Non abbiamo, purtroppo, notizie che ci indichino da quanto tempo la casa giapponese stia lavorando all’idea, a che punto sia lo sviluppo o quanto disti, almeno idealmente, l’arrivo di questa tecnologia su modelli disponibili sul mercato.

Una rivoluzione così grande nel campo delle automobili non può che far pensare all’altra grande novità di questo periodo, la macchina progettata da Google per guidarsi da sola: ad aiutare questo parallelismo provvede anche il motivo per cui Yoshiki era intervistato assieme a David Friedman, l’attuale amministratore dell’agenzia per la sicurezza del traffico stradale americana. La discussione era infatti incentrata sul grande numero di test che Google deve superare per poter portare tale tecnologia sulle comuni strade: sorte che, se il progetto si rivelerà funzionante, toccherà sicuramente anche al modello messo a punto da Toyota.

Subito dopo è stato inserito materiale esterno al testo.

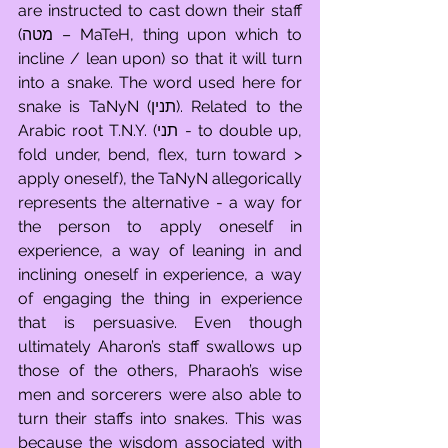
are instructed to cast down their staff 
(מטה – MaTeH, thing upon which to 
incline / lean upon) so that it will turn 
into a snake. The word used here for 
snake is TaNyN (תנין). Related to the 
Arabic root T.N.Y. (תני - to double up, 
fold under, bend, flex, turn toward > 
apply oneself), the TaNyN allegorically 
represents the alternative - a way for 
the person to apply oneself in 
experience, a way of leaning in and 
inclining oneself in experience, a way 
of engaging the thing in experience 
that is persuasive. Even though 
ultimately Aharon’s staff swallows up 
those of the others, Pharaoh’s wise 
men and sorcerers were also able to 
turn their staffs into snakes. This was 
because the wisdom associated with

Speriamo quindi di vedere, il prima possibile, in atto queste due rivoluzioni, magari combinate in un unico modello di auto, capace di guidarsi da sola e con un ridotto livello di consumi. Se fino a pochi mesi fa questa prospettiva sembrava degna solo di un film di fantascienza, dopo gli annunci di questi colossi dell’innovazione ci sentiamo di essere decisamente più ottimisti.